_Assigned task_. Only the lines that contain the string "Documents" belong in the answer; pull them from the records.

Data records:
§ §

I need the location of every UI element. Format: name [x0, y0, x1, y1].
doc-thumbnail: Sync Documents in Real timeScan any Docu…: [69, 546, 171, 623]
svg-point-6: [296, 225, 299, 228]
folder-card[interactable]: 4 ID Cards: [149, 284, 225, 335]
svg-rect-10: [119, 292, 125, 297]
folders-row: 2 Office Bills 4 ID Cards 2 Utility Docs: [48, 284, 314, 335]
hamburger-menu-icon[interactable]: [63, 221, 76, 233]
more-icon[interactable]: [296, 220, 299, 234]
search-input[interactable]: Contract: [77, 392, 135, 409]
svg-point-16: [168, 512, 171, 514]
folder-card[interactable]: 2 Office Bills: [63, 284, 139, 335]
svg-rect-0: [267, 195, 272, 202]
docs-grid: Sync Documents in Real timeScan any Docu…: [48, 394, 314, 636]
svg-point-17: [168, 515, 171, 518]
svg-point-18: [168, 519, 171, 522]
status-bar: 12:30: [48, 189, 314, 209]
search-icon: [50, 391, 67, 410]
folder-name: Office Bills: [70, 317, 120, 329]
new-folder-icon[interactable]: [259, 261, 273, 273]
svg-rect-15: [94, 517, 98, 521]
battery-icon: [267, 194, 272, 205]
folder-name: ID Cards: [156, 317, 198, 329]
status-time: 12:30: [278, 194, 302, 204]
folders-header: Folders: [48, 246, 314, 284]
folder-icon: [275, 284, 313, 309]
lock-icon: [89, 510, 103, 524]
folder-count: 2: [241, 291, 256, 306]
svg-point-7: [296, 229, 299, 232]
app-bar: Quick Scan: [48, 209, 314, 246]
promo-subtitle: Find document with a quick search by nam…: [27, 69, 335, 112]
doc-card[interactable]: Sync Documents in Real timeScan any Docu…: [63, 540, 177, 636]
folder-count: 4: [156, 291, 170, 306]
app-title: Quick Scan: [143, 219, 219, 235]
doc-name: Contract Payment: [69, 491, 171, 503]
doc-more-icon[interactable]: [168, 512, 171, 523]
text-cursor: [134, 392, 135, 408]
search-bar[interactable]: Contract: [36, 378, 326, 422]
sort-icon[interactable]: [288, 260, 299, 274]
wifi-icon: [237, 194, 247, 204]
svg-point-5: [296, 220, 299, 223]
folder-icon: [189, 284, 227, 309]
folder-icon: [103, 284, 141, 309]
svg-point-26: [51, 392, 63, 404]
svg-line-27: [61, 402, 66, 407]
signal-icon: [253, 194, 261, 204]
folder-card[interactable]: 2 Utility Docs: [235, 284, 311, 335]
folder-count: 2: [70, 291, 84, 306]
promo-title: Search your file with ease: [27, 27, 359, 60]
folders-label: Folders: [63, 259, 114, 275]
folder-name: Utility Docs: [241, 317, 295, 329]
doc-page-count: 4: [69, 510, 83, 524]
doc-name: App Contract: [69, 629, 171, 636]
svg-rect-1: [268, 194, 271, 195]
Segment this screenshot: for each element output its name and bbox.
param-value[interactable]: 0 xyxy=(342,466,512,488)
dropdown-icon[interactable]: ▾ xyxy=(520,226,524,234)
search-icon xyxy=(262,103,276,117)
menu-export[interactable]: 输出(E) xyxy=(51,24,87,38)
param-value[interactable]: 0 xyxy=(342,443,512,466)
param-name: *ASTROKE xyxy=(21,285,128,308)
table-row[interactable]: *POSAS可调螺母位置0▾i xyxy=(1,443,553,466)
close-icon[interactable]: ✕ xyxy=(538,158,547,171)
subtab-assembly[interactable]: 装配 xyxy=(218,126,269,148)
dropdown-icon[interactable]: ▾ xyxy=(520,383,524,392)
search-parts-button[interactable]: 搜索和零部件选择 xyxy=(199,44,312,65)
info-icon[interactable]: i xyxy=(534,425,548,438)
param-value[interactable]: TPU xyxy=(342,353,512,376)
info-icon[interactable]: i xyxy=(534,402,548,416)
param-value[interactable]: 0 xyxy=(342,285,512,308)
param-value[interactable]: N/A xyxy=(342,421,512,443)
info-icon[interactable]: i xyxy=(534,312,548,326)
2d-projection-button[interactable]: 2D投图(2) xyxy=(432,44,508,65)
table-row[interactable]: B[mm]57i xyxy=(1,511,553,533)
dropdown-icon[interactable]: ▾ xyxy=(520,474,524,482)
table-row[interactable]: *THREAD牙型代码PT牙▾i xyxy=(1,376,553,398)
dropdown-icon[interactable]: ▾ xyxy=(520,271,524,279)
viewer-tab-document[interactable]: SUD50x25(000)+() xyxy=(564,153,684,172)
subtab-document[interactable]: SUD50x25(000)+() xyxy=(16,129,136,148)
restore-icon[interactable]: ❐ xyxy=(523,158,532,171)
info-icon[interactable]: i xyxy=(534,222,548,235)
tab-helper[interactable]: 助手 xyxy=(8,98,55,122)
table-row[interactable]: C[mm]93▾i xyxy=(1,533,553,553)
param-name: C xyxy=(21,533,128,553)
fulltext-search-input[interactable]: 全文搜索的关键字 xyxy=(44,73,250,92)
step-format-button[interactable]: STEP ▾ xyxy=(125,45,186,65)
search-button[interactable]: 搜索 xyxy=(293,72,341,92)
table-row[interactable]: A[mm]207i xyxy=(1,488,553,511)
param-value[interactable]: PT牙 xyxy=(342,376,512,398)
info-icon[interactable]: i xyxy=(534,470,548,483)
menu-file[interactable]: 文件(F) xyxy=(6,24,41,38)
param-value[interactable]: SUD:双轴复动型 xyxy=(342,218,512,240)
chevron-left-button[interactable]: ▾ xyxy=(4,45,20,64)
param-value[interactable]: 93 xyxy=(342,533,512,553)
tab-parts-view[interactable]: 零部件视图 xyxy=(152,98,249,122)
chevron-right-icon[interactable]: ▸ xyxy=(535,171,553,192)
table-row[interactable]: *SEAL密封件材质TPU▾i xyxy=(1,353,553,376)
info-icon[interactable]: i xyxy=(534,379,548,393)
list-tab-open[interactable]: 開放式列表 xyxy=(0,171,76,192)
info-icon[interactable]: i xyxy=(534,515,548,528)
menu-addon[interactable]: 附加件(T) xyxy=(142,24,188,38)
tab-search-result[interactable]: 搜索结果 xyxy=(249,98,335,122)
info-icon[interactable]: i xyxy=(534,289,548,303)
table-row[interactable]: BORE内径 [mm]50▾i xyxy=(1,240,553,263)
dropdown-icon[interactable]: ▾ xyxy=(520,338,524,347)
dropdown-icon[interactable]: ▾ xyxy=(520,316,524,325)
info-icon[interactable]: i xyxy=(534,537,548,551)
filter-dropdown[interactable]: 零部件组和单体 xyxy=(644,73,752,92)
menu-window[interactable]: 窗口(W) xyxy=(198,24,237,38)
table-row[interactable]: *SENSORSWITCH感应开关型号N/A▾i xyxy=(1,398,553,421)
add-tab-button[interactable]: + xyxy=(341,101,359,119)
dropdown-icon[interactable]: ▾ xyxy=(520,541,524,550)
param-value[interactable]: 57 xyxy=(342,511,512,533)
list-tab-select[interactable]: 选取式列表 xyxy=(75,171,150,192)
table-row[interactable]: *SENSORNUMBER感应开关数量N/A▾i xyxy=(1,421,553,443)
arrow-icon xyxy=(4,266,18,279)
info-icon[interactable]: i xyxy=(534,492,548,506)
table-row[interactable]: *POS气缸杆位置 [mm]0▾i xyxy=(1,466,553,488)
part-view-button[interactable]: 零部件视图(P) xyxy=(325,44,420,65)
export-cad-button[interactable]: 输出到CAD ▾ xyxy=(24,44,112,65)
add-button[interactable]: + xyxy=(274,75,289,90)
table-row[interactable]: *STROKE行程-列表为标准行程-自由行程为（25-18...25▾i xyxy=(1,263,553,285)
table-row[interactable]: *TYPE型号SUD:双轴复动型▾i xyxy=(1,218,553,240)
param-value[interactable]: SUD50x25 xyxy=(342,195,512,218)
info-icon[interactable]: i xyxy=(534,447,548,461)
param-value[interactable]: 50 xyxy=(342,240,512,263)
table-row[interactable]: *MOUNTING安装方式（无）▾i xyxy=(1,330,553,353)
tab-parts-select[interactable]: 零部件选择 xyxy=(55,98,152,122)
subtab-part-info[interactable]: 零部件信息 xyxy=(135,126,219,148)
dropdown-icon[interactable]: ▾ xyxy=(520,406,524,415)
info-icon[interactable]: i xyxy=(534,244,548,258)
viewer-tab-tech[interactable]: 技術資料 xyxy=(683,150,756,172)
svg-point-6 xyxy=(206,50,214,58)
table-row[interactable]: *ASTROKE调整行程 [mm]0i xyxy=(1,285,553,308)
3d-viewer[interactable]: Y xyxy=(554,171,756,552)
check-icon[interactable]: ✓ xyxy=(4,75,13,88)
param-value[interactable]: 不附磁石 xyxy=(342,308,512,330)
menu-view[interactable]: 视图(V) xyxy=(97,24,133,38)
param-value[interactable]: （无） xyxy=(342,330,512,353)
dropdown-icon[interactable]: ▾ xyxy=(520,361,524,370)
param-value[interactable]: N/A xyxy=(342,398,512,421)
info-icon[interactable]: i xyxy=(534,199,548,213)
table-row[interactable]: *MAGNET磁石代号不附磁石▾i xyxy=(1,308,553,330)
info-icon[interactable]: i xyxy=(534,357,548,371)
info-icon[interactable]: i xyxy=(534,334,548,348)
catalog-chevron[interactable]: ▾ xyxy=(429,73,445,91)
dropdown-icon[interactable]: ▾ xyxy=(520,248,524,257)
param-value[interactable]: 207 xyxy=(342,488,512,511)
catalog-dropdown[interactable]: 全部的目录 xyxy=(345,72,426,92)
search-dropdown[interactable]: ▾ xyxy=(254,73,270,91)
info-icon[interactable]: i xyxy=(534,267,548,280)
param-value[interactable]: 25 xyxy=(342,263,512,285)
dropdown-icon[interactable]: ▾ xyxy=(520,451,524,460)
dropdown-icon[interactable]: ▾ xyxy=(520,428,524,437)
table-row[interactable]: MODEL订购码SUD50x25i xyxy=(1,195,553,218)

§ §

_Output of the exercise_.
doc-thumbnail: Sync Documents in Real timeScan any Docu…: [69, 546, 171, 623]
docs-grid: Sync Documents in Real timeScan any Docu…: [48, 394, 314, 636]
doc-card[interactable]: Sync Documents in Real timeScan any Docu…: [63, 540, 177, 636]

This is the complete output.